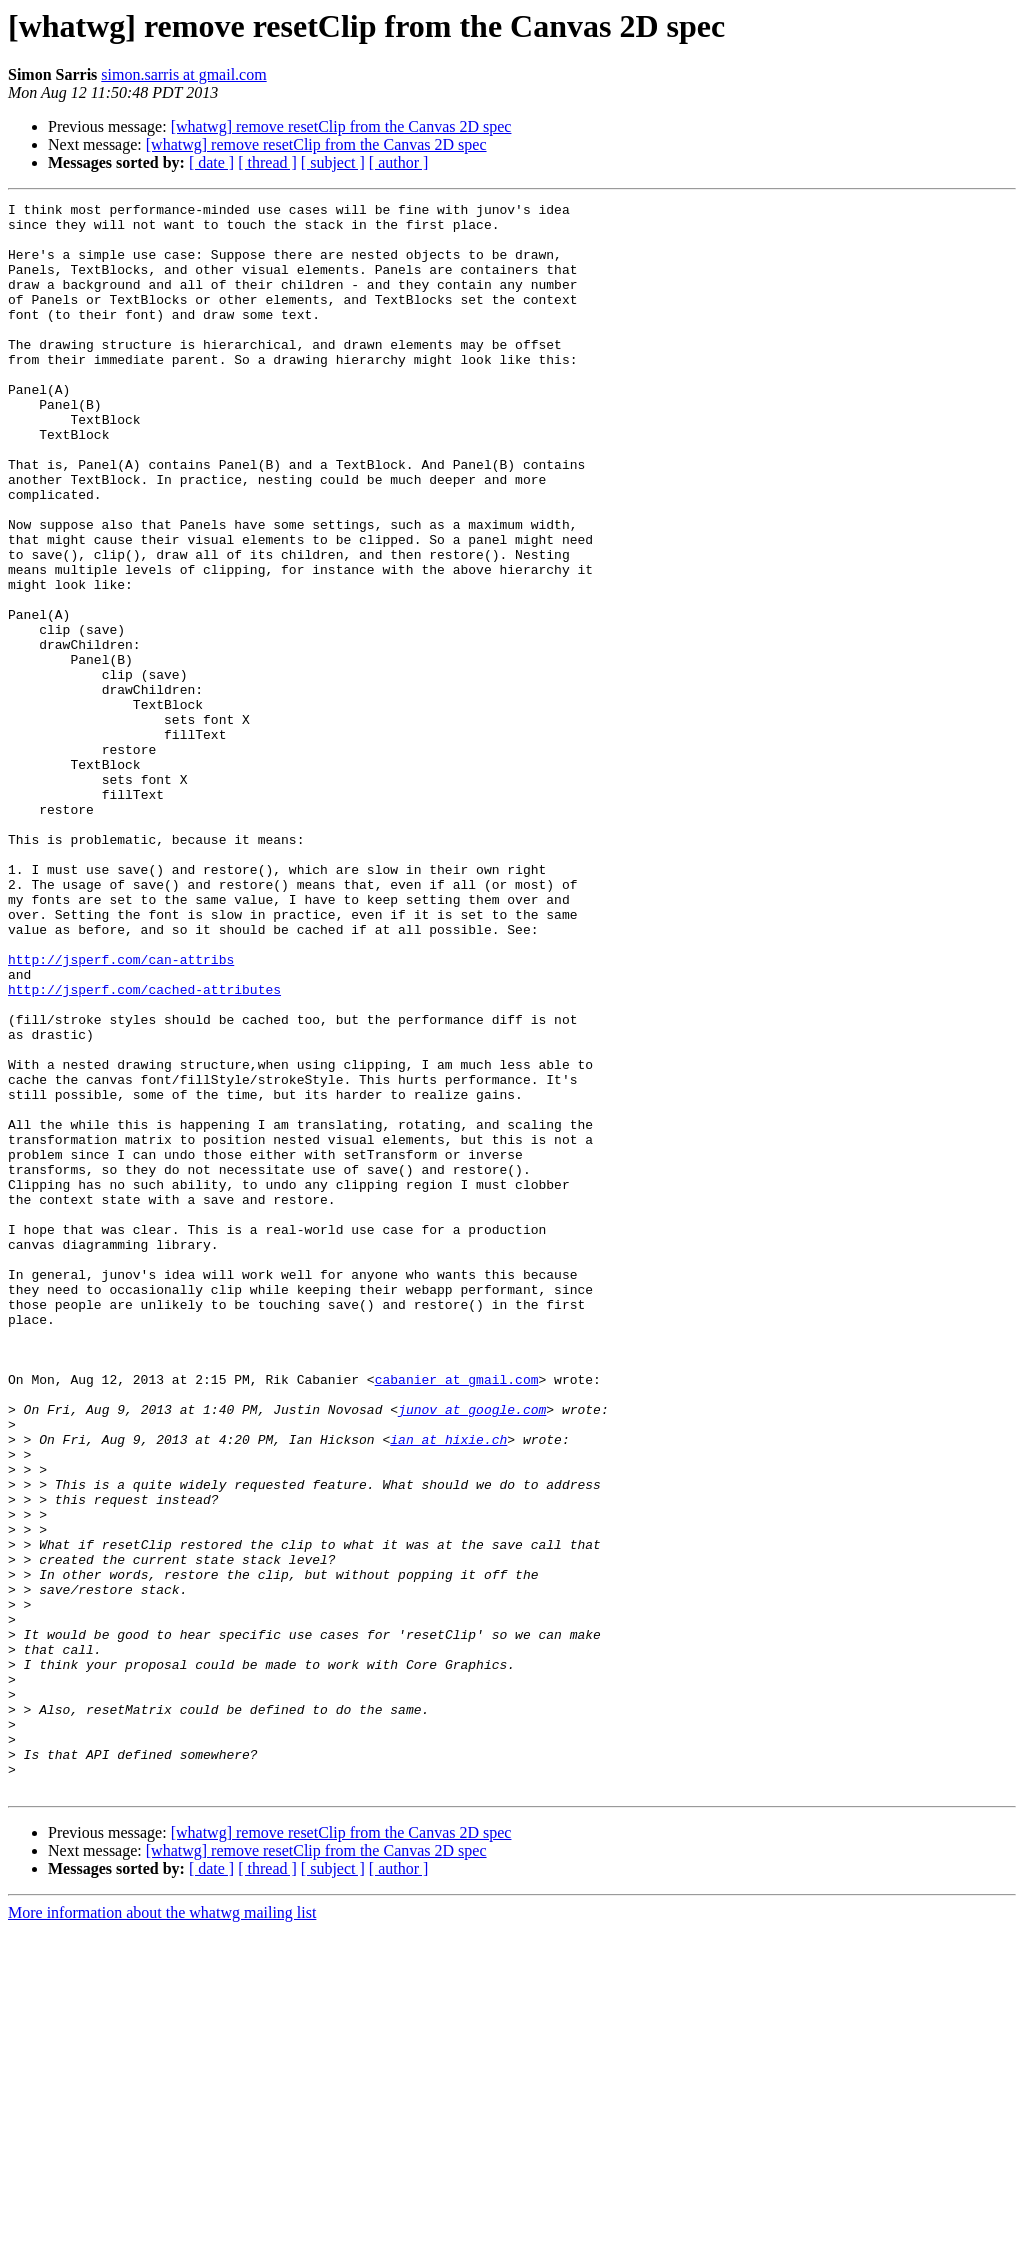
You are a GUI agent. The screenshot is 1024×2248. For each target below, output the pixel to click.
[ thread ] (267, 162)
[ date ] (211, 162)
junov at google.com (472, 1652)
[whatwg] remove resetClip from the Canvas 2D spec (341, 126)
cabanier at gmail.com (457, 1616)
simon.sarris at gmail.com (183, 74)
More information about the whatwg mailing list (162, 2230)
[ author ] (399, 162)
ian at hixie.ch (448, 1688)
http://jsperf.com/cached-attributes (144, 1148)
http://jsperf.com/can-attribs (121, 1112)
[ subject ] (333, 162)
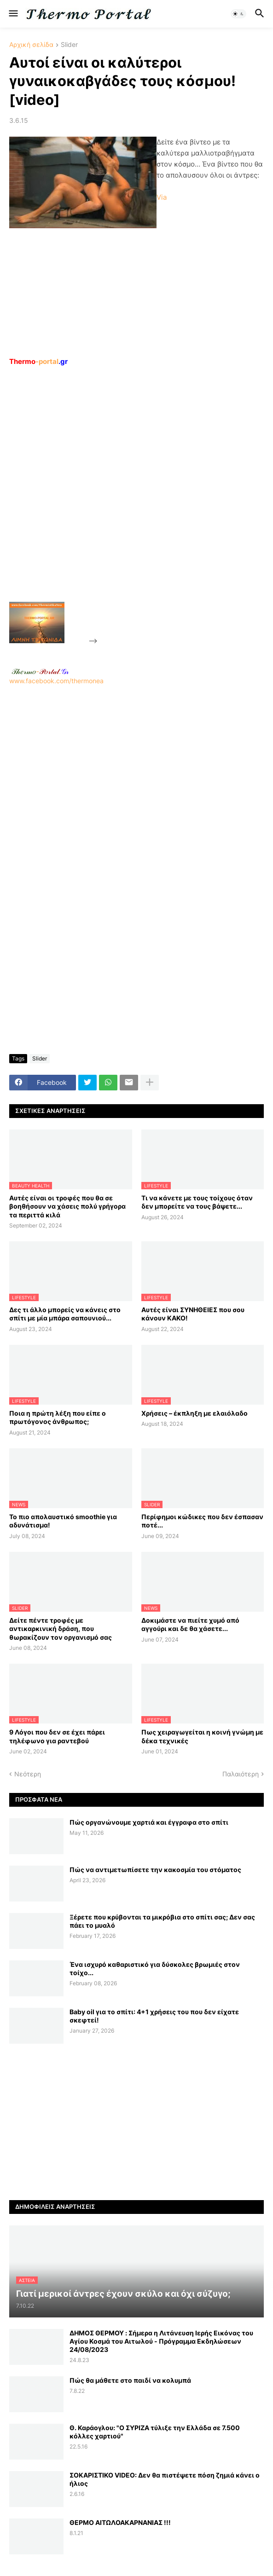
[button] (12, 14)
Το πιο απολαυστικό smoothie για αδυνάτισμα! (63, 1521)
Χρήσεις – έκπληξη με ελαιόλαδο (194, 1413)
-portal (38, 361)
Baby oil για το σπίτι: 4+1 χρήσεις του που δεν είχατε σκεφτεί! (154, 2016)
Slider (69, 44)
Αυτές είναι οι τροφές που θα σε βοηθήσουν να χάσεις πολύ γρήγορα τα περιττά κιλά (67, 1206)
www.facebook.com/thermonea (136, 784)
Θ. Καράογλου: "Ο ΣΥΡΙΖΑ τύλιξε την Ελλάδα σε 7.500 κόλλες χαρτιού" (155, 2432)
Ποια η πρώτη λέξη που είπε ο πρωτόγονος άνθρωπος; (57, 1417)
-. (40, 671)
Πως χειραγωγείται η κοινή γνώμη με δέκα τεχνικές (202, 1736)
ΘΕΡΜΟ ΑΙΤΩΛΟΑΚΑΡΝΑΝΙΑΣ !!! (120, 2522)
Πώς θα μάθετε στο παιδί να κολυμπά (130, 2380)
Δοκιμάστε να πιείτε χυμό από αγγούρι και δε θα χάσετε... (190, 1624)
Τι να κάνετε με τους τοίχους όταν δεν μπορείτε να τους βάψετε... (197, 1202)
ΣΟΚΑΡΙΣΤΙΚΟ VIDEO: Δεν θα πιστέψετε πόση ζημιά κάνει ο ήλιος (165, 2479)
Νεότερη (27, 1774)
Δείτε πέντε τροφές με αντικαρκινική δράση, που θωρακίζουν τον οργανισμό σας (60, 1628)
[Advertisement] (168, 505)
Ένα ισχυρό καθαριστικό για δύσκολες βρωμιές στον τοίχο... (155, 1968)
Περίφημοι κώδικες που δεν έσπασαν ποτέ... (202, 1521)
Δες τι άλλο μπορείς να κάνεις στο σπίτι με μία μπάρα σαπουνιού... (65, 1314)
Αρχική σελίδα (31, 44)
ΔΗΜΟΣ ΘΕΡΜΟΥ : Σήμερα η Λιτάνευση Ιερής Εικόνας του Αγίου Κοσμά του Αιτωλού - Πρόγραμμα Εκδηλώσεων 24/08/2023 (161, 2341)
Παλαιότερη (240, 1774)
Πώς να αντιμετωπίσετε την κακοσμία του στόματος (155, 1869)
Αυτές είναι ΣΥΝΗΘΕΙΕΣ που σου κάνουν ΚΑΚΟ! (192, 1314)
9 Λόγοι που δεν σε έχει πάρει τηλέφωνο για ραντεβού (57, 1736)
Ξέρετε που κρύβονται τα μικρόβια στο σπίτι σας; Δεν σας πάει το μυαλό (162, 1921)
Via (162, 197)
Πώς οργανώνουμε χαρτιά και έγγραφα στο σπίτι (149, 1822)
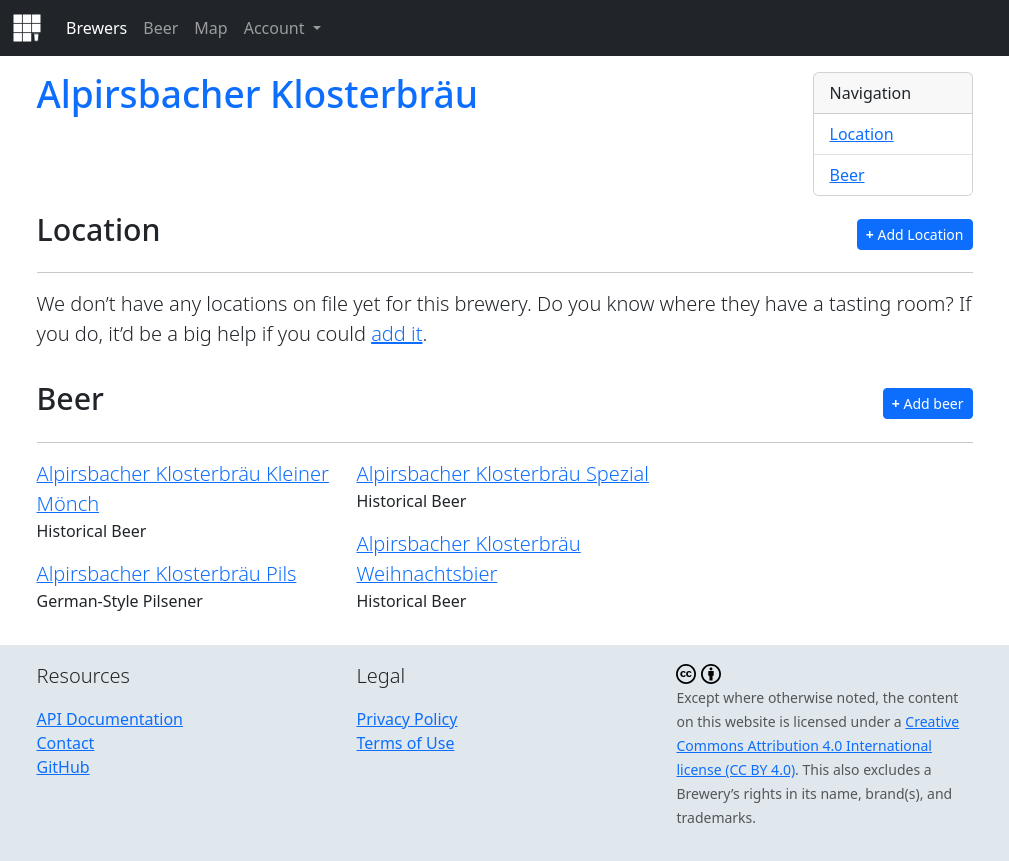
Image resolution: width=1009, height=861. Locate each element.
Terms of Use (405, 743)
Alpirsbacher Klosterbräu (258, 93)
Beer (160, 28)
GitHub (63, 767)
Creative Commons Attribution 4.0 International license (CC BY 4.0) (817, 745)
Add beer (928, 403)
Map (210, 28)
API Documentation (110, 719)
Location (862, 134)
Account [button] (276, 28)
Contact (66, 743)
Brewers (96, 28)
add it (396, 333)
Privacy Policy (406, 719)
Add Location (915, 234)
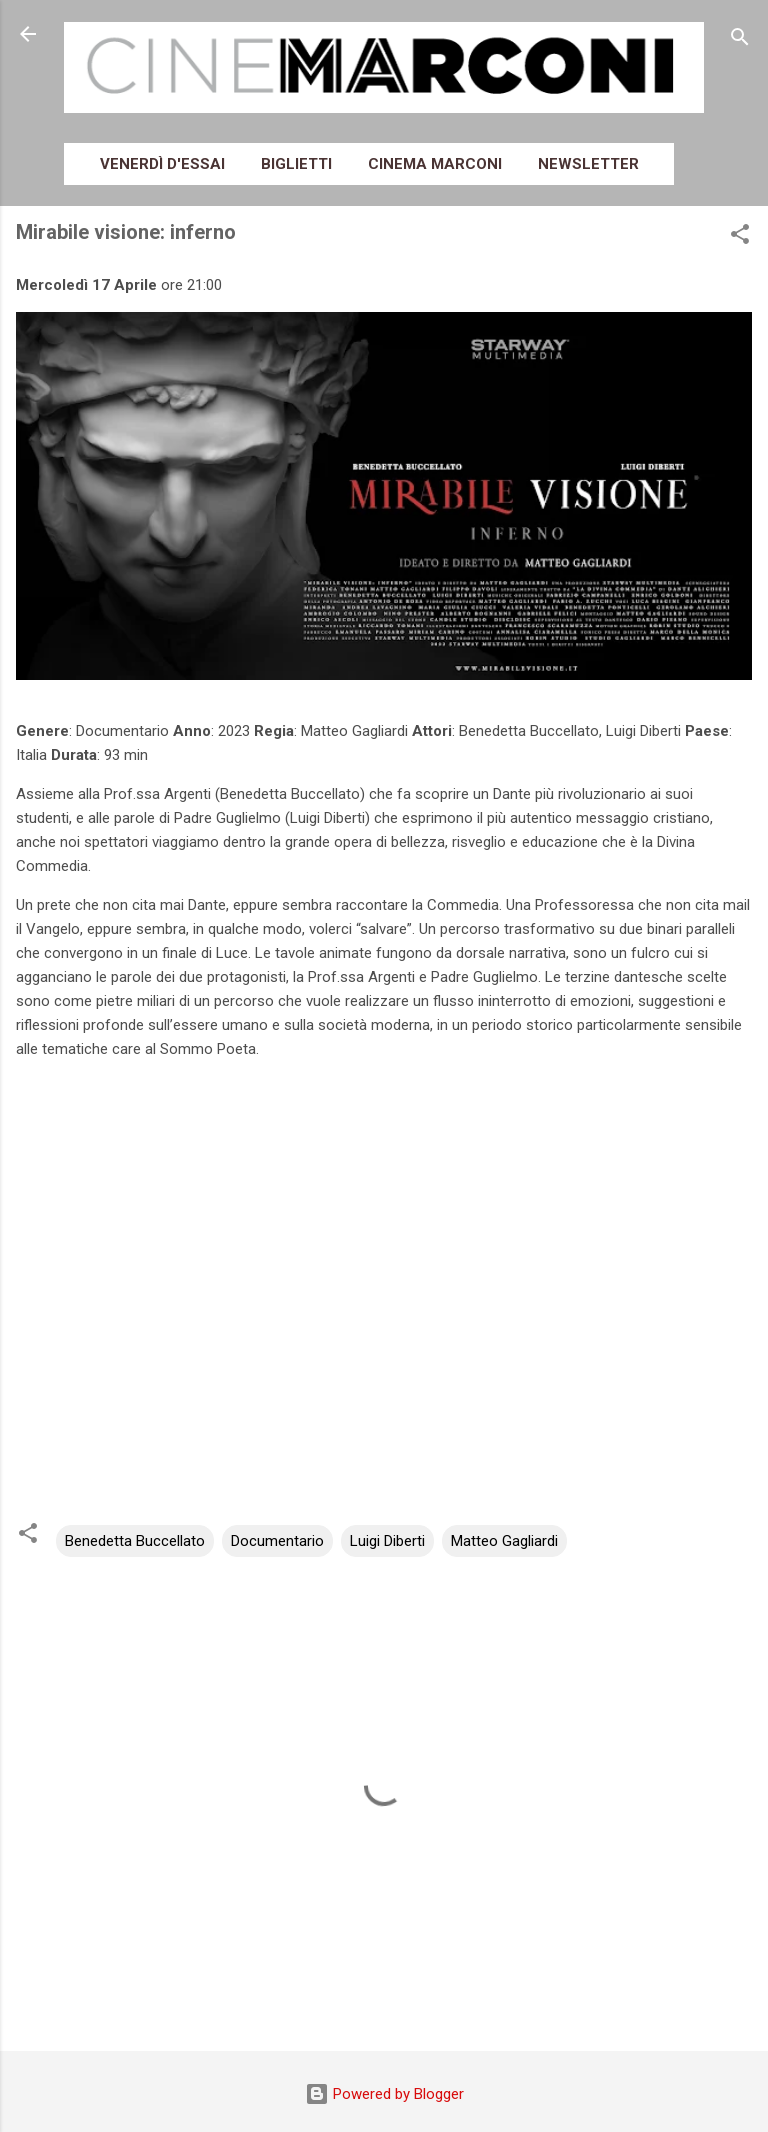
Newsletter (588, 164)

> [Work request]
Using the data above, which lines fall from the one with "ian at hixie.ch (448, 1688)" through the one with "-. (40, 671)"? Repeat them exactly, ends included, minus any pictures.

> [Output of the task]
ian at hixie.ch (448, 1688)
http://jsperf.com/cached-attributes (144, 1148)
http://jsperf.com/can-attribs (121, 1112)
[ subject ] (333, 162)
[button] (12, 14)
Το πιο απολαυστικό smoothie για αδυνάτισμα! (63, 1521)
Χρήσεις – έκπληξη με ελαιόλαδο (194, 1413)
-portal (38, 361)
Baby oil για το σπίτι: 4+1 χρήσεις του που δεν είχατε σκεφτεί! (154, 2016)
Slider (69, 44)
Αυτές είναι οι τροφές που θα σε βοηθήσουν να χάσεις πολύ γρήγορα τα περιττά κιλά (67, 1206)
www.facebook.com/thermonea (136, 784)
Θ. Καράογλου: "Ο ΣΥΡΙΖΑ τύλιξε την Ελλάδα σε 7.500 κόλλες χαρτιού" (155, 2432)
Ποια η πρώτη λέξη που είπε ο πρωτόγονος άνθρωπος; (57, 1417)
-. (40, 671)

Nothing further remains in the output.